PureLine Solutions is home to cutting-edge experts in sanitation, and we’ve been pleased to host a number of webinars on relevant food safety trends and concerns. Most recently, we hosted a roundtable focused on combating Cronobacter, a pathogen that has been in the headlines lately following an outbreak at an infant formula producing facility in Michigan. On August 10th, we hosted a critical panel with three important experts in food safety: Dr. Martin Wiedmann, the Cornell University Gellert Family Professor in Food Safety, Joe Stout, founder of Commercial Food Sanitation (CFS), and Monty Bohanan, Corporate Manager of Sanitation at Leprino Foods.
Cronobacter 101
Dr. Wiedmann led an introduction to the Cronobacter species, noting that C. sakazakii, C. malonaticus, and C. turincensis are often the most problematic for food safety concerns. Cronobacter can be concerning for people of all ages, but the infection can be particularly problematic for those with weakened immune systems, those who are 65 years+, or for infants, who can develop sepsis or meningitis as a result of cronobacter bloodstream infection. Cronobacter infections among infants typically occur as a result of contaminated infant formula, which is most topical given the recent Abbott Nutrition Michigan facility’s outbreak. Right now, there’s only one state in America that requires reporting of infections. Unlike the regulations surrounding Listeria, another food-borne illness, Minnesota is the only state with required reporting for Cronobacter infections and illnesses, which means that there’s currently limited data on Cronobacter outbreaks.

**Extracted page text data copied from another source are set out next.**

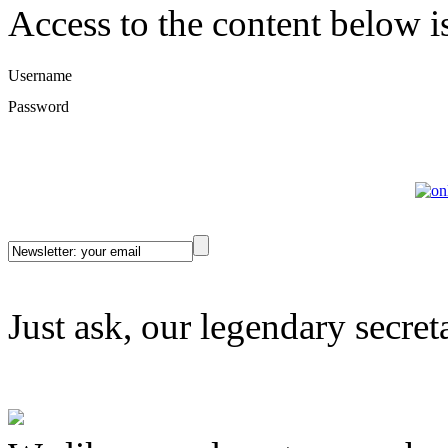
Access to the content below is 
Username
Password
Just ask, our legendary secret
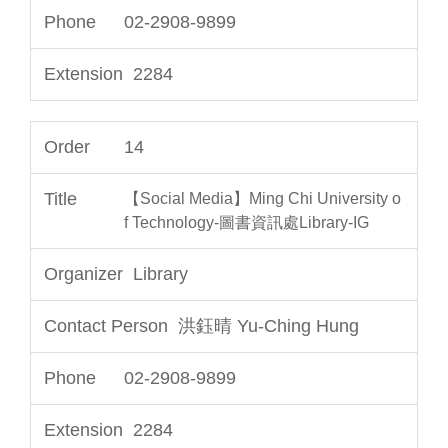
02-2908-9899
2284
14
【Social Media】Ming Chi University o
f Technology-圖書資訊處Library-IG
Library
洪鈺晴 Yu-Ching Hung
02-2908-9899
2284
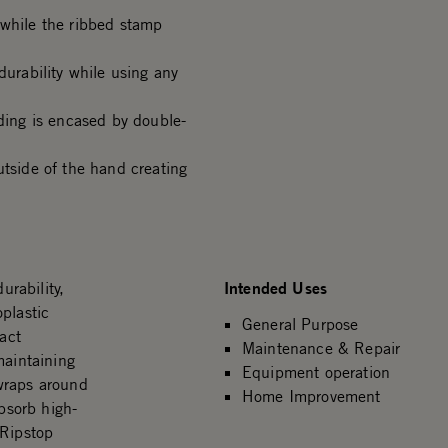
 while the ribbed stamp
durability while using any
ing is encased by double-
side of the hand creating
Intended Uses
rability,
plastic
General Purpose
act
Maintenance & Repair
maintaining
Equipment operation
wraps around
Home Improvement
bsorb high-
 Ripstop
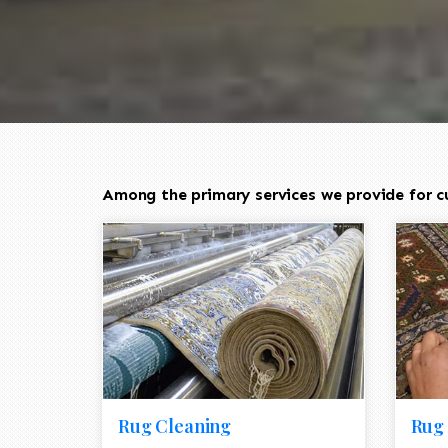
Among the primary services we provide for c
Rug Cleaning
Rug 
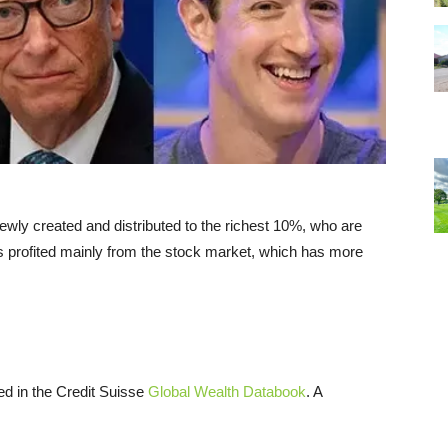
 newly created and distributed to the richest 10%, who are
rs profited mainly from the stock market, which has more
ed in the Credit Suisse
Global Wealth Databook
. A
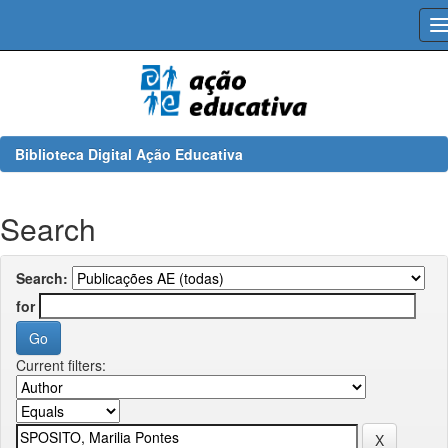
Skip
navigation
Biblioteca Digital Ação Educativa
Search
Search:
for
Current filters:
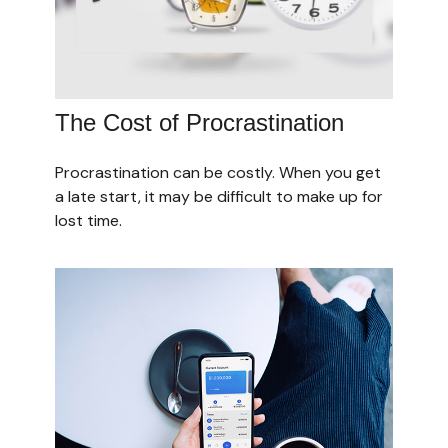
The Cost of Procrastination
Procrastination can be costly. When you get
a late start, it may be difficult to make up for
lost time.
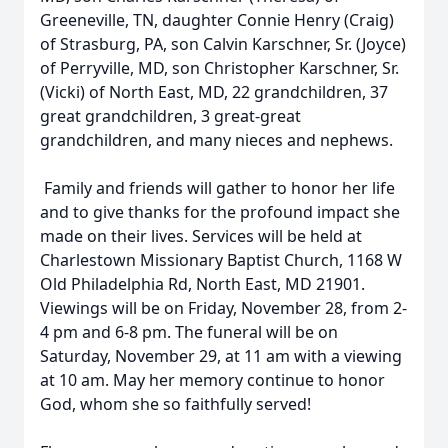
Greeneville, TN, daughter Connie Henry (Craig)
of Strasburg, PA, son Calvin Karschner, Sr. (Joyce)
of Perryville, MD, son Christopher Karschner, Sr.
(Vicki) of North East, MD, 22 grandchildren, 37
great grandchildren, 3 great-great
grandchildren, and many nieces and nephews.
Family and friends will gather to honor her life
and to give thanks for the profound impact she
made on their lives. Services will be held at
Charlestown Missionary Baptist Church, 1168 W
Old Philadelphia Rd, North East, MD 21901.
Viewings will be on Friday, November 28, from 2-
4 pm and 6-8 pm. The funeral will be on
Saturday, November 29, at 11 am with a viewing
at 10 am. May her memory continue to honor
God, whom she so faithfully served!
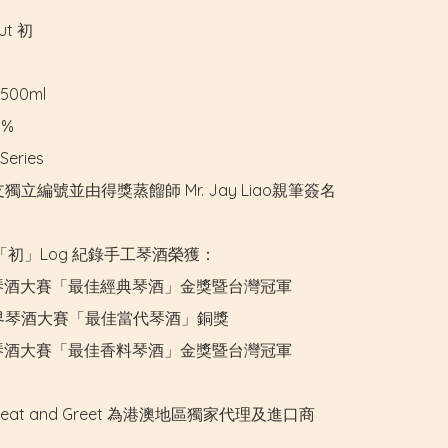
t 初

00ml

%

ries

獨立編號並由得獎蒸餾師 Mr. Jay Liao親筆簽名

in「初」Log 紀錄手工琴酒榮獲：

界琴酒大賽「最佳經典琴酒」金獎暨台灣冠軍

世界琴酒大賽「最佳當代琴酒」銅獎

界琴酒大賽「最佳香料琴酒」金獎暨台灣冠軍

eat and Greet 為港澳地區獨家代理及進口商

Dr. Wiedmann stressed the importance of a few key takeaways: using trusted labs for Cronobacter testing is crucial, there’s a high likelihood that Cronobacter will become more of a focus of regulatory and food safety agencies in the future, and that whole-genome sequencing (WGS), a strategy to investigate outbreaks, is at its infancy for Cronobacter, meaning the future of detecting and preventing Cronobacter outbreaks is somewhat unclear. To learn more of Dr. Wiedmann’s recent work regarding WGS and food safety, you can read “Where Old Law Meets a New Era of Smarter Food Safety”, which he co-authored with Melanie Neumann, J.D., M.Sc.
Zoning & Floors
Joe Stout, founder of CFS, then presented on zoning and floors. He identified that there are multiple pathogens of concerns for dairy products, and that Cronobacter sakazakii is particularly relevant. Stout presented “the pathogen equation”, which follows:
Separate raw from RTE + Good manufacturing practice and controlled conditions + Sanitary facility and equipment design + effective cleaning and sanitation procedures and controls + environmental pathogen monitoring = effective pathogen control.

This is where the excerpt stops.